[Dataset entries]
===============

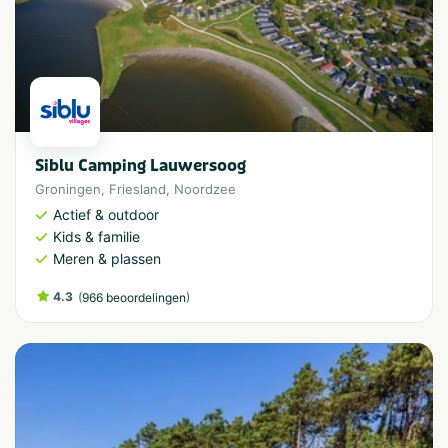
Siblu Camping Lauwersoog
Groningen
,
Friesland
,
Noordzee
Actief & outdoor
Kids & familie
Meren & plassen
4.3
(
)
966 beoordelingen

===============

Copy the entries above verbatim. Pictures do not belong in the copy.

Answer for this exercise:
Siblu Camping Lauwersoog
Groningen
,
Friesland
,
Noordzee
Actief & outdoor
Kids & familie
Meren & plassen
4.3
(
)
966 beoordelingen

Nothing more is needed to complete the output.